● INPUT DATA
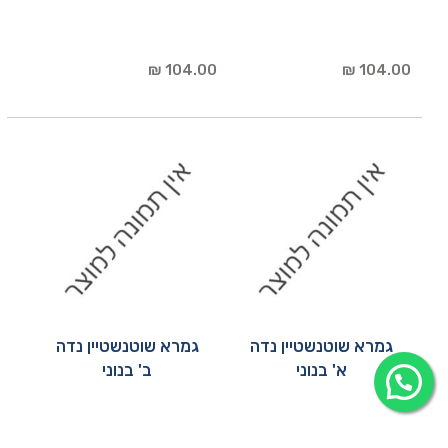
104.00 ₪
104.00 ₪
גמרא שוטנשטיין נדה
גמרא שוטנשטיין נדה
א' בנוני
ב' בנוני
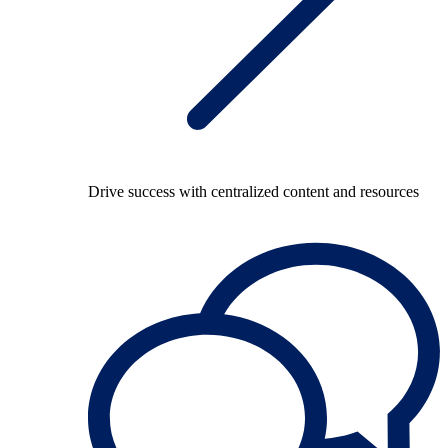
Drive success with centralized content and resources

● EXERCISE AIM
Output the complete listing exactly. Pictures stay out.

● EXPECTED ANSWER
104.00 ₪
104.00 ₪
גמרא שוטנשטיין נדה
גמרא שוטנשטיין נדה
א' בנוני
ב' בנוני
Drive success with centralized content and resources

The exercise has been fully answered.